The problems you describe will persist as long as there are no dictionaries based on concepts, not words. I admit, this would be a formidable task to compile such a dictionary, especially that there exist many times more concepts than words, and different languages have often concepts that don’t exist in other languages, or are slightly different (when can two concepts in different languages be considered equivalentl?).  But I believe that this task will once be endeavoured in future, as this is the best way to effective machine translation.


----------



## dreamlike

Would you care to elaborate, Ben Jamin? I'm not quite sure what do you mean by "dictionaries based on concepts" - especially that concepts, are, in fact, conveyed by words - of course, there's always room for improvement, but what you are suggesting really could prove difficult to implement, if I understood correctly.


----------



## Ben Jamin

dreamlike said:


> Would you care to elaborate, Ben Jamin? I'm not quite sure what do you mean by "dictionaries based on concepts" - especially that concepts, are, in fact, conveyed by words - of course, there's always room for improvement, but what you are suggesting really could prove difficult to implement, if I understood correctly.



Just find the word “man” in any monolingual or bilingual dictionary and see how many concepts are there listed for the entry. Merriam Webster gives 21 concepts. And now imagine how a complicated net of references you have to establish to translate all those concepts (not the word) into another language. If concepts were used as the base units of a database then the concepts could be defined and given a identifying code.
Today’s dictionaries are based on words as basic units in the databases.


----------



## LilianaB

I think, I agree with you, Ben Jamin, I am just not sure if this is not totally Utopian. I don't agree with the machine translation part. Also, I think these dictionaries would have to be more of anthropology books. How do you explain or categorize concepts. You have to explain the culture's worldview to explain concepts.


----------



## Lorenc

Ben Jamin said:


> The problems you describe will persist as long as there are no dictionaries based on concepts, not words.



Maybe Roget's thesaurus is something similar to what you have in mind...?


----------



## Oletta

Roget's thesaurus has also many limitations, I used to use it some time ago. If you refer to some updated edition I am not an expert, though.


----------



## Ben Jamin

Lorenc said:


> Maybe Roget's thesaurus is something similar to what you have in mind...?

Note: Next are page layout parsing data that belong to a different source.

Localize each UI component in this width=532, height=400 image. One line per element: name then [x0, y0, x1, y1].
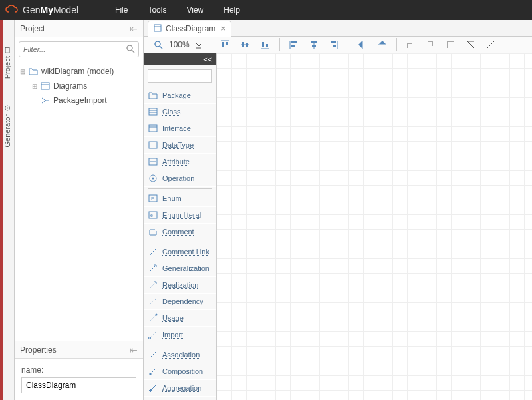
svg-line-33 — [487, 41, 494, 48]
cloud-icon — [5, 5, 19, 16]
svg-line-11 — [160, 46, 162, 49]
palette-item-label: Association — [162, 351, 200, 359]
connector-3-icon[interactable] — [444, 37, 458, 53]
collapse-icon[interactable]: ⊟ — [19, 68, 27, 75]
svg-line-4 — [132, 50, 134, 53]
svg-line-52 — [150, 298, 156, 305]
palette-item-inner-relation[interactable]: Inner relation — [144, 397, 216, 400]
pin-icon[interactable]: ⇤ — [130, 23, 138, 34]
palette-item-import[interactable]: Import — [144, 327, 216, 343]
close-icon[interactable]: × — [221, 24, 225, 33]
tree-node-diagrams[interactable]: ⊞ Diagrams — [19, 79, 139, 93]
editor-area: ClassDiagram × 100% — [144, 20, 532, 400]
svg-rect-26 — [311, 41, 317, 43]
separator — [396, 38, 397, 51]
svg-rect-0 — [5, 47, 9, 53]
svg-rect-23 — [291, 41, 297, 43]
svg-text:E: E — [151, 196, 154, 202]
svg-rect-14 — [222, 42, 224, 47]
svg-point-49 — [150, 254, 151, 255]
tree-node-package-import[interactable]: PackageImport — [19, 93, 139, 108]
svg-rect-39 — [149, 142, 157, 148]
palette-item-operation[interactable]: Operation — [144, 170, 216, 187]
flip-horizontal-icon[interactable] — [355, 37, 370, 53]
palette-item-label: Operation — [162, 174, 194, 182]
palette-search-input[interactable] — [148, 69, 212, 83]
palette-item-comment-link[interactable]: Comment Link — [144, 244, 216, 260]
search-icon[interactable] — [126, 44, 135, 55]
project-tree: ⊟ wikiDiagram (model) ⊞ Diagrams Package… — [15, 61, 143, 341]
tab-row: ClassDiagram × — [144, 20, 532, 37]
palette-item-composition[interactable]: Composition — [144, 363, 216, 380]
menu-file[interactable]: File — [115, 5, 128, 15]
properties-panel-title: Properties — [20, 345, 57, 355]
connector-1-icon[interactable] — [404, 37, 418, 53]
zoom-dropdown-icon[interactable] — [194, 37, 204, 53]
palette-item-icon — [148, 246, 158, 257]
svg-line-51 — [150, 282, 156, 288]
prop-name-input[interactable] — [21, 377, 136, 393]
palette-item-enum[interactable]: EEnum — [144, 190, 216, 207]
palette-item-generalization[interactable]: Generalization — [144, 260, 216, 277]
palette-item-label: Comment — [162, 228, 194, 236]
expand-icon[interactable]: ⊞ — [31, 83, 39, 90]
flip-vertical-icon[interactable] — [375, 37, 390, 53]
tree-node-root[interactable]: ⊟ wikiDiagram (model) — [19, 64, 139, 79]
pin-icon[interactable]: ⇤ — [130, 345, 138, 355]
menu-view[interactable]: View — [186, 5, 203, 15]
palette-item-realization[interactable]: Realization — [144, 277, 216, 294]
tab-label: ClassDiagram — [166, 24, 215, 33]
align-top-icon[interactable] — [218, 37, 233, 53]
align-center-icon[interactable] — [307, 37, 321, 53]
align-middle-icon[interactable] — [238, 37, 253, 53]
palette-item-class[interactable]: Class — [144, 104, 216, 120]
palette-item-label: Enum — [162, 194, 182, 202]
menu-tools[interactable]: Tools — [148, 5, 166, 15]
rail-tab-project[interactable]: Project — [3, 47, 11, 79]
palette-item-comment[interactable]: Comment — [144, 224, 216, 240]
palette-item-label: Interface — [162, 124, 191, 132]
svg-point-3 — [127, 45, 132, 51]
zoom-icon[interactable] — [152, 37, 165, 53]
align-bottom-icon[interactable] — [258, 37, 273, 53]
palette-item-aggregation[interactable]: Aggregation — [144, 380, 216, 397]
filter-input[interactable] — [19, 41, 139, 57]
accent-strip — [0, 20, 3, 400]
folder-icon — [28, 66, 39, 77]
palette-item-enum-literal[interactable]: eEnum literal — [144, 207, 216, 224]
palette-item-label: Usage — [162, 314, 184, 322]
svg-rect-8 — [154, 25, 161, 31]
palette-item-label: Class — [162, 108, 181, 116]
rail-tab-generator[interactable]: Generator — [3, 105, 11, 148]
palette-item-icon — [148, 173, 158, 184]
diagram-canvas[interactable] — [217, 53, 532, 400]
align-left-icon[interactable] — [287, 37, 301, 53]
palette-item-interface[interactable]: Interface — [144, 120, 216, 137]
connector-4-icon[interactable] — [464, 37, 478, 53]
svg-rect-34 — [149, 108, 157, 115]
diagram-icon — [40, 81, 51, 91]
separator — [279, 38, 280, 51]
svg-rect-15 — [226, 42, 228, 45]
svg-rect-17 — [242, 42, 244, 47]
palette-item-label: Dependency — [162, 298, 203, 305]
zoom-level: 100% — [169, 40, 190, 49]
connector-2-icon[interactable] — [424, 37, 438, 53]
menu-help[interactable]: Help — [223, 5, 240, 15]
palette-item-attribute[interactable]: Attribute — [144, 154, 216, 170]
palette-item-package[interactable]: Package — [144, 87, 216, 104]
palette-item-datatype[interactable]: DataType — [144, 137, 216, 154]
align-right-icon[interactable] — [327, 37, 341, 53]
svg-point-2 — [7, 108, 8, 109]
palette-item-label: Package — [162, 91, 191, 99]
palette-collapse-button[interactable]: << — [144, 53, 216, 65]
palette-item-icon: E — [148, 193, 158, 204]
connector-5-icon[interactable] — [483, 37, 498, 53]
brand-my: My — [40, 5, 53, 15]
palette-item-label: DataType — [162, 141, 194, 149]
tab-classdiagram[interactable]: ClassDiagram × — [148, 21, 231, 37]
palette-item-usage[interactable]: Usage — [144, 310, 216, 327]
svg-rect-24 — [291, 45, 295, 47]
palette-item-association[interactable]: Association — [144, 347, 216, 363]
palette-item-dependency[interactable]: Dependency — [144, 294, 216, 310]
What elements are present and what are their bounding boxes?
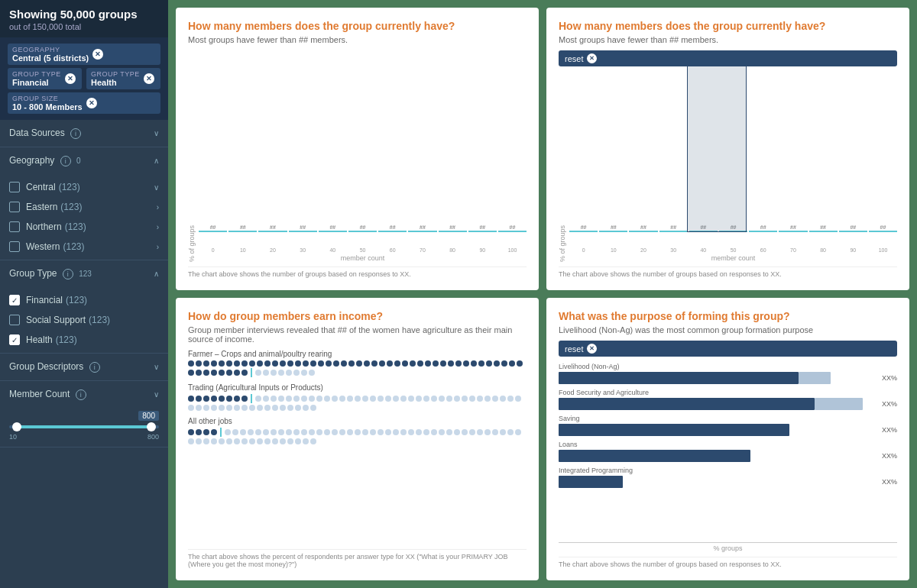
slider-thumb-right[interactable]: [147, 422, 156, 431]
waffle-divider-2: [220, 428, 222, 437]
dot-dark-0-22: [356, 360, 362, 367]
groupdesc-info-icon[interactable]: i: [89, 362, 100, 373]
dot-light-2-54: [303, 438, 309, 444]
bar-top-label-10: ##: [510, 225, 516, 230]
sidebar-item-northern[interactable]: Northern(123)›: [0, 217, 168, 237]
dot-light-2-5: [263, 429, 269, 435]
section-datasources: Data Sources i ∨: [0, 120, 168, 147]
geography-info-icon[interactable]: i: [60, 156, 71, 166]
dot-light-1-20: [408, 396, 414, 402]
x-label-5: 50: [348, 247, 377, 253]
reset-button-br[interactable]: reset ✕: [559, 341, 897, 357]
geo-tag-close[interactable]: ✕: [92, 49, 103, 60]
x-label-6: 60: [378, 247, 407, 253]
bar-accent-8: [809, 231, 838, 232]
card-tr-chart: % of groups ###################### 01020…: [559, 73, 897, 262]
sidebar-item-central[interactable]: Central(123)∨: [0, 177, 168, 197]
hbar-wrap-3: XX%: [559, 450, 897, 462]
x-label-1: 10: [228, 247, 257, 253]
dot-light-2-7: [278, 429, 284, 435]
dot-dark-0-2: [203, 360, 209, 367]
dot-dark-0-48: [219, 370, 225, 376]
bar-accent-0: [569, 231, 598, 232]
filter-tag-grouptype2[interactable]: GROUP TYPE Health ✕: [86, 68, 160, 89]
dot-dark-2-3: [211, 429, 217, 435]
section-membercount-header[interactable]: Member Count i ∨: [0, 381, 168, 408]
checkbox-northern[interactable]: [9, 221, 20, 232]
dot-light-1-15: [370, 396, 376, 402]
reset-btn-close-icon: ✕: [587, 53, 597, 63]
checkbox-gt-financial[interactable]: ✓: [9, 295, 20, 305]
x-label-9: 90: [468, 247, 497, 253]
dot-light-2-23: [400, 429, 407, 435]
dot-dark-0-5: [226, 360, 232, 367]
dot-light-2-6: [271, 429, 277, 435]
gt1-tag-close[interactable]: ✕: [65, 73, 76, 84]
member-count-slider-area: 800 10 800: [0, 408, 168, 447]
sidebar-item-gt-health[interactable]: ✓Health(123): [0, 330, 168, 350]
card-tr-chart-inner: ###################### 01020304050607080…: [569, 73, 897, 262]
slider-thumb-left[interactable]: [12, 422, 21, 431]
filter-tag-groupsize[interactable]: GROUP SIZE 10 - 800 Members ✕: [8, 92, 160, 114]
x-label-6: 60: [749, 247, 777, 253]
section-groupdesc-header[interactable]: Group Descriptors i ∨: [0, 354, 168, 380]
dot-light-2-10: [301, 429, 307, 435]
card-tr-yaxis: % of groups: [559, 225, 566, 262]
dot-dark-0-23: [364, 360, 370, 367]
waffle-divider-0: [251, 368, 252, 377]
grouptype-info-icon[interactable]: i: [63, 269, 73, 279]
card-br-title: What was the purpose of forming this gro…: [559, 310, 897, 322]
gs-tag-close[interactable]: ✕: [86, 98, 97, 108]
x-label-7: 70: [779, 247, 807, 253]
dot-dark-0-33: [440, 360, 446, 367]
section-datasources-header[interactable]: Data Sources i ∨: [0, 120, 168, 147]
card-bl-subtitle: Group member interviews revealed that ##…: [188, 325, 527, 344]
dot-light-2-2: [240, 429, 246, 435]
gs-tag-label: GROUP SIZE: [12, 95, 83, 102]
sidebar-item-western[interactable]: Western(123)›: [0, 237, 168, 257]
region-chevron-eastern: ›: [157, 203, 159, 212]
checkbox-eastern[interactable]: [9, 202, 20, 212]
bar-accent-10: [869, 231, 897, 232]
dot-dark-0-35: [455, 360, 462, 367]
hbar-dark-2: [559, 424, 789, 436]
dot-dark-0-42: [509, 360, 515, 367]
waffle-section-1: Trading (Agricultural Inputs or Products…: [188, 383, 527, 411]
bar-group-0: ##: [569, 225, 598, 232]
dot-light-1-46: [272, 405, 278, 411]
reset-button-tr[interactable]: reset ✕: [559, 50, 897, 66]
gs-tag-value: 10 - 800 Members: [12, 102, 83, 111]
sidebar-item-eastern[interactable]: Eastern(123)›: [0, 197, 168, 217]
dot-light-1-51: [310, 405, 316, 411]
section-geography-header[interactable]: Geography i 0 ∧: [0, 147, 168, 174]
dot-dark-2-0: [188, 429, 194, 435]
checkbox-central[interactable]: [9, 182, 20, 192]
sidebar-item-gt-financial[interactable]: ✓Financial(123): [0, 290, 168, 310]
dot-dark-0-45: [196, 370, 202, 376]
x-label-0: 0: [199, 247, 227, 253]
dot-light-1-6: [301, 396, 307, 402]
dot-light-2-4: [255, 429, 261, 435]
checkbox-gt-health[interactable]: ✓: [9, 334, 20, 345]
hbar-pct-4: XX%: [882, 478, 897, 486]
dot-dark-0-18: [326, 360, 332, 367]
filter-tag-grouptype1[interactable]: GROUP TYPE Financial ✕: [8, 68, 82, 89]
bar-group-10: ##: [498, 225, 527, 232]
dot-light-0-1: [263, 370, 269, 376]
dot-light-1-9: [324, 396, 330, 402]
hbar-wrap-0: XX%: [559, 372, 897, 384]
sidebar-item-gt-social-support[interactable]: Social Support(123): [0, 310, 168, 330]
dot-dark-0-34: [448, 360, 454, 367]
gt2-tag-close[interactable]: ✕: [144, 73, 154, 84]
filter-tag-geography[interactable]: GEOGRAPHY Central (5 districts) ✕: [8, 44, 160, 65]
datasources-info-icon[interactable]: i: [70, 128, 81, 139]
membercount-info-icon[interactable]: i: [76, 389, 86, 400]
checkbox-gt-social-support[interactable]: [9, 315, 20, 325]
bar-group-10: ##: [869, 225, 897, 232]
bar-top-label-8: ##: [820, 225, 826, 230]
bar-group-6: ##: [749, 225, 777, 232]
bar-accent-6: [749, 231, 777, 232]
checkbox-western[interactable]: [9, 241, 20, 252]
bar-top-label-7: ##: [790, 225, 796, 230]
section-grouptype-header[interactable]: Group Type i 123 ∧: [0, 260, 168, 287]
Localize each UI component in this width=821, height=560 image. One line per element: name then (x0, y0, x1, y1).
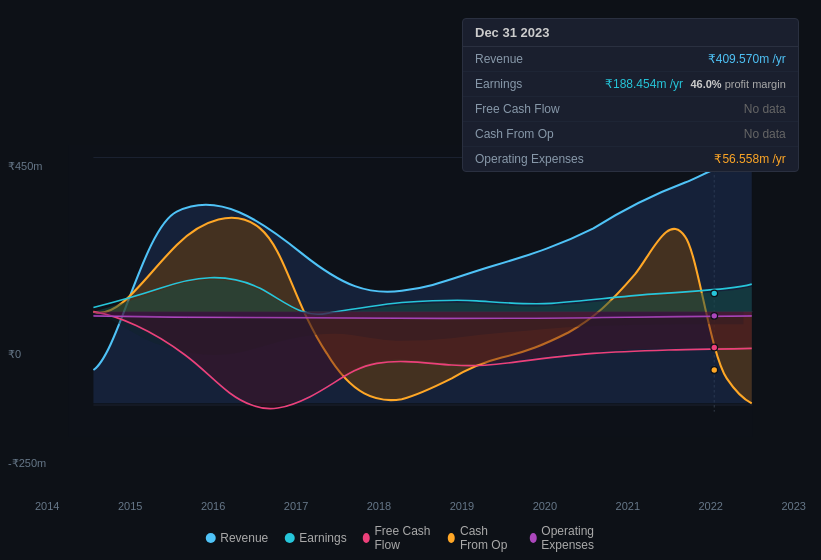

Yes, the Roget's Thesaurus is based on a similar principle, but my idea differs at many issues:
1. Roget is based only on English, while I think about a multiple language database
2. Roget contains only a limited number of concepts, while I think about a fairly comprehensive base, containing structural words, ordinary names of objects, and concepts which have own names only in a few languages (but necessarily in English).
3. Roget has no precise definitions of concepts, my base would contain definitions.
4. Roget's main concern is giving English synonyms, while I think about linking best corresponding words in other languages to the concepts.


----------